In the records that follow, the lines from the one containing "Материалы сайта предназначены" to the one containing "Блог редакции", inclusive, are to be given again exactly.

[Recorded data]

....

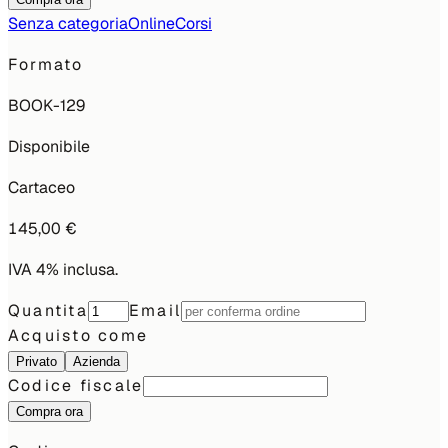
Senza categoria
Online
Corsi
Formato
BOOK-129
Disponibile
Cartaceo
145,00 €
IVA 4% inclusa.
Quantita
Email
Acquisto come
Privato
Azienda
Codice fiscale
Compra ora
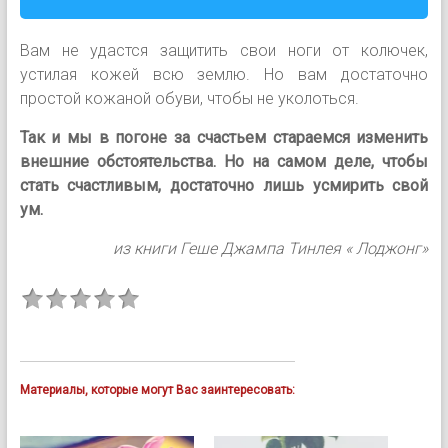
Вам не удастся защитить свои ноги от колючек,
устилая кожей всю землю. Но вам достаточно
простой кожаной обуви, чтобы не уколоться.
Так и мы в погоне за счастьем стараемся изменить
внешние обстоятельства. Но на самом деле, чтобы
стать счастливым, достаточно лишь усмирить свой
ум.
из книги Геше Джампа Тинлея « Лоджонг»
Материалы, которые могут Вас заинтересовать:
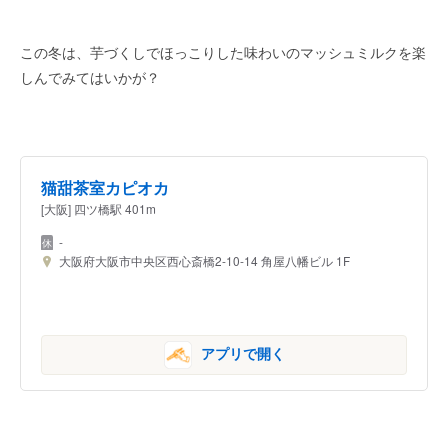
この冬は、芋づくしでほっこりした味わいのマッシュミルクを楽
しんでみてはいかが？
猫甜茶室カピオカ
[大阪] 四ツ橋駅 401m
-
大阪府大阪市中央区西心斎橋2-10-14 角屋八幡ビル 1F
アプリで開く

....

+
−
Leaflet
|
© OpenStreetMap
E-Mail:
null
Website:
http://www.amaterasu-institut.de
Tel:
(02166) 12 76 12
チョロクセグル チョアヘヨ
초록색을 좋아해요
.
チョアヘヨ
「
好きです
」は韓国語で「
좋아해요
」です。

....

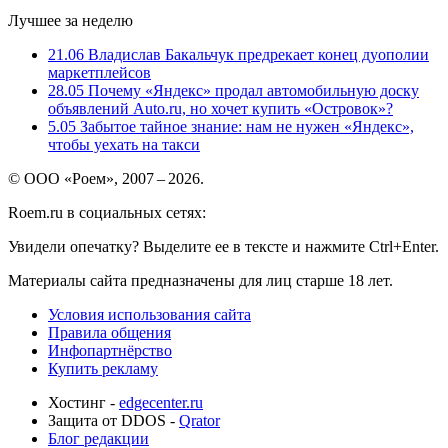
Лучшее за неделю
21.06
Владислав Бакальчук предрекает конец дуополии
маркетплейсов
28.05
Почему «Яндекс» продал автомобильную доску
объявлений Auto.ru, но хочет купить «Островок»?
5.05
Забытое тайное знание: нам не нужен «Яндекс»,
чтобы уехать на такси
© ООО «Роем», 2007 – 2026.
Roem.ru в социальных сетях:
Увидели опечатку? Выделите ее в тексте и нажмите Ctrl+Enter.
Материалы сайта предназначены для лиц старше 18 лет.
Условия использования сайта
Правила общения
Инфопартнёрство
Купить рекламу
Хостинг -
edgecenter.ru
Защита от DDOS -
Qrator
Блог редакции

....

→ Worked solution:
Материалы сайта предназначены для лиц старше 18 лет.
Условия использования сайта
Правила общения
Инфопартнёрство
Купить рекламу
Хостинг -
edgecenter.ru
Защита от DDOS -
Qrator
Блог редакции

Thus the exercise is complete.